A fire pit at Appleton Farms, a property of the Reservations Trustees in Ipswich. Reservation trustees

There are many ways to have fun outdoors with the Reservation trustees this winter season, from gatherings around a campfire to cross-country skiing and snowshoeing to winter hikes full of wonder.

“Directors are making sure there’s something for everyone this winter,” Kristen Swanberg, managing director of director engagement, said in a statement. “We also understand that COVID is always a factor, so we are ensuring that our valuable outdoor properties remain open, safe and accessible to everyone all year round.”

Guests looking for a warm outdoor spot in the middle of nature can book a private fire pit at several Trustees properties this winter, a popular activity first introduced last season.

Groups of up to six people can reserve a pit for up to two hours, and the organization provides the wood, seating and, in some cases, s’more kits. The cost ranges from $30 to $75, depending on the property and if you are a trust member. See a list of fireplace locations.

Tackle the snow this season at Notchview in Windsor, part of the Hoosac Range in the Berkshire Hills, which offers over 3,000 acres of rolling terrain for cross-country skiing and snowshoeing. The establishment offers equipment rentals, “learn to ski” programs and private lessons until April.

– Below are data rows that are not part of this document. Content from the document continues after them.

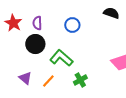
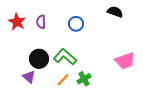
black circle: (35, 44) -> (39, 59), moved
orange line: (48, 81) -> (63, 80), moved

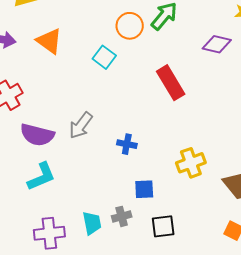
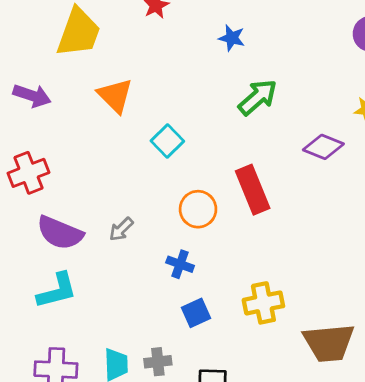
orange circle: (130, 26) -> (198, 209), moved
orange triangle: (49, 41) -> (115, 96), moved
gray arrow: (81, 125) -> (121, 229), size x0.7
blue square: (144, 189) -> (196, 313), moved, turned -30

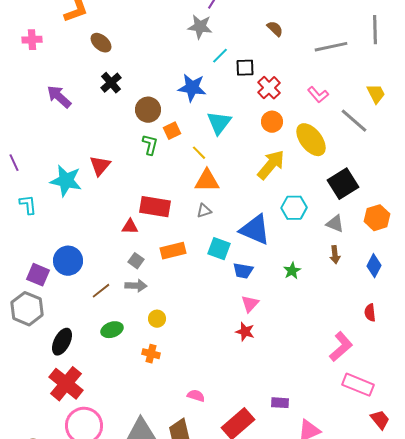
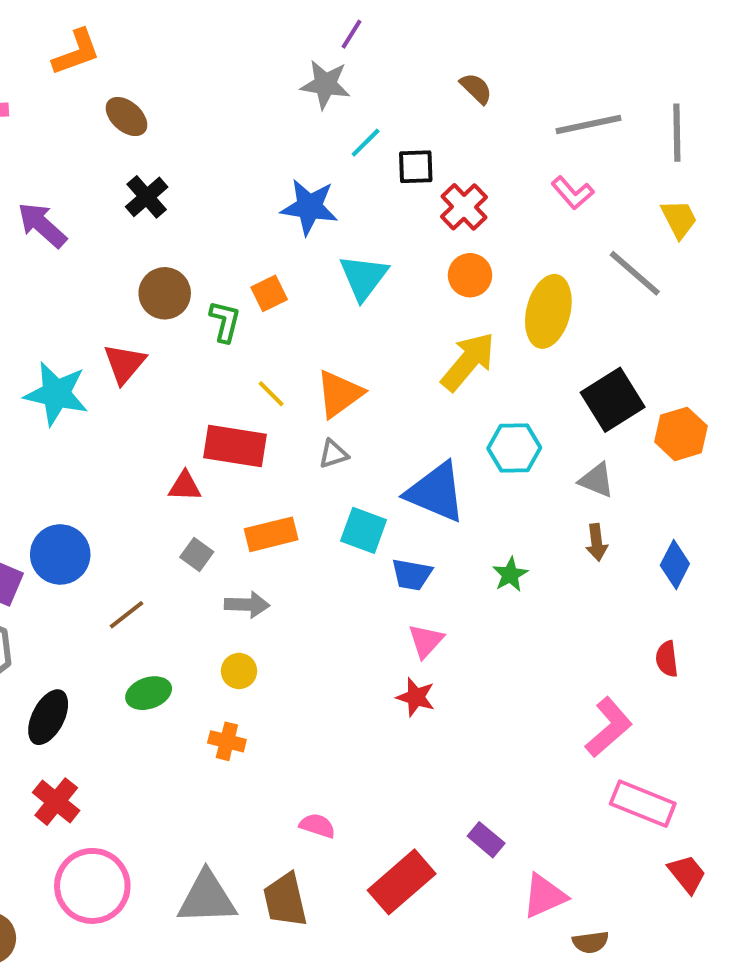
gray line: (375, 30) -> (677, 133), moved
pink L-shape: (318, 95) -> (572, 193), moved
brown circle: (148, 110) -> (165, 293), moved
yellow ellipse: (311, 140) -> (548, 311), turned 52
yellow line: (199, 153) -> (271, 394), moved
orange triangle: (207, 181) -> (339, 394), turned -36
orange hexagon: (377, 218) -> (681, 434), moved
gray arrow: (136, 286) -> (247, 605), moved
red cross: (66, 384) -> (56, 802), size x0.7
purple rectangle: (280, 403) -> (486, 840), turned 36

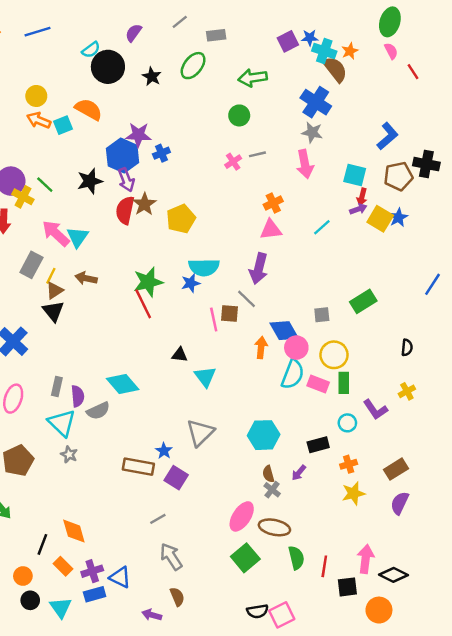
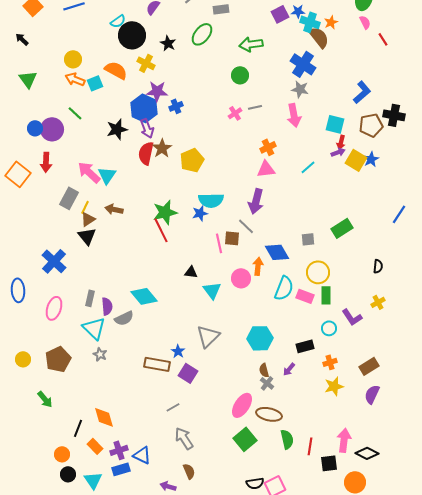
green line: (45, 185) -> (75, 113), moved
yellow cross: (23, 197) -> (146, 63), moved
pink circle: (296, 348) -> (241, 278), moved

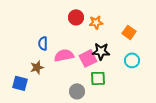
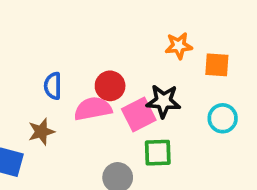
red circle: (76, 17) -> (110, 86), moved
orange star: (96, 22) -> (179, 46), moved
orange square: (129, 32) -> (217, 65), turned -32

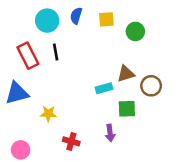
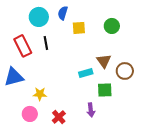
yellow square: (106, 19) -> (79, 28), moved
brown triangle: (126, 74) -> (104, 61), turned -49
red cross: (71, 141) -> (59, 117), turned 32
pink circle: (21, 150) -> (30, 114), moved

Those looking for more cross-country trails will find them at Brooks Woodland Preserve in Petersham, Bullitt Reservation in Ashfield, Copicut Woods in Fall River, Field Farm in Williamstown, Noon Hill in Medfield, and Ravenswood Park in Gloucester.

Find other snowshoe trails at Appleton Farms in Ipswich, Copicut Woods in Fall River, Doyle Community Park in Leominster, Francis William Bird Park in East Walpole, Fruitlands Museum in Harvard, Noanet Woodlands in Dover and Rocky Woods in Medfield. Snowshoe rentals are available at Appleton Farms, Fruitlands Museum, Notchview and Rocky Woods.

Visit the venue websites for individual pricing.

Administrators’ winter hikes range from owl hunting to moonlight hikes to viewing one of western Massachusetts’ most prominent cliffs.

Let the moon guide your steps on one of the many moonlight hikes on offer this winter, including Appleton Farms in Ispwich, World’s End in Hingham and Copicut Woods in Fall River. (The Copicut hike is for women only.) These moonlight hikes cost between $9 and $25, depending on the property and whether you’re a member of the Trustees.

If you prefer a sunrise hike, you’ll find some at Rocky Woods in Medfield ($15 for members and $25 for non-members).

Look for snowy owls in their winter habitat on a hike to Crane Beach on the Crane Estate in Ipswich or Doyle Community Park in Leominster. These owl hikes cost from $9 to $30, depending on the property and if you are a member of the trustees.

Or take a winter hike to the Bullitt Reserve in Ashfield and Conway, where you hike approximately 2 miles through the historic conservation area to Chapel Falls, a waterfall at the base of Chapel Ledges and one of the most prominent cliffs in western Massachusetts. This hike costs $25.

See other types of hikes offered by the trustees this winter.